§ **WORK REQUEST**
All lines in the data below carrying the string "αερόσακοι" are to be located and copied.

(Saved entries)
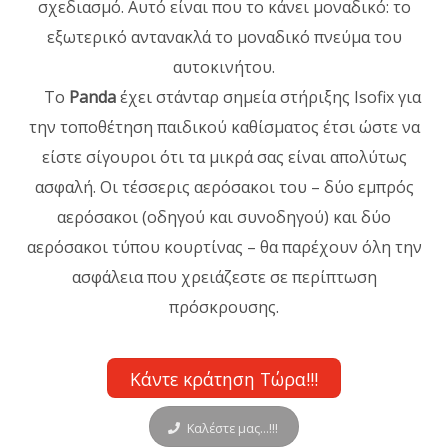
σχεδιασμό. Αυτό είναι που το κάνει μοναδικό: το
εξωτερικό αντανακλά το μοναδικό πνεύμα του
αυτοκινήτου.
Το
Panda
έχει στάνταρ σημεία στήριξης Isofix για
την τοποθέτηση παιδικού καθίσματος έτσι ώστε να
είστε σίγουροι ότι τα μικρά σας είναι απολύτως
ασφαλή. Οι τέσσερις αερόσακοι του – δύο εμπρός
αερόσακοι (οδηγού και συνοδηγού) και δύο
αερόσακοι τύπου κουρτίνας – θα παρέχουν όλη την
ασφάλεια που χρειάζεστε σε περίπτωση
πρόσκρουσης.
Κάντε κράτηση Τώρα!!!
Καλέστε μας...!!!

§ **TASK OUTPUT**
ασφαλή. Οι τέσσερις αερόσακοι του – δύο εμπρός
αερόσακοι (οδηγού και συνοδηγού) και δύο
αερόσακοι τύπου κουρτίνας – θα παρέχουν όλη την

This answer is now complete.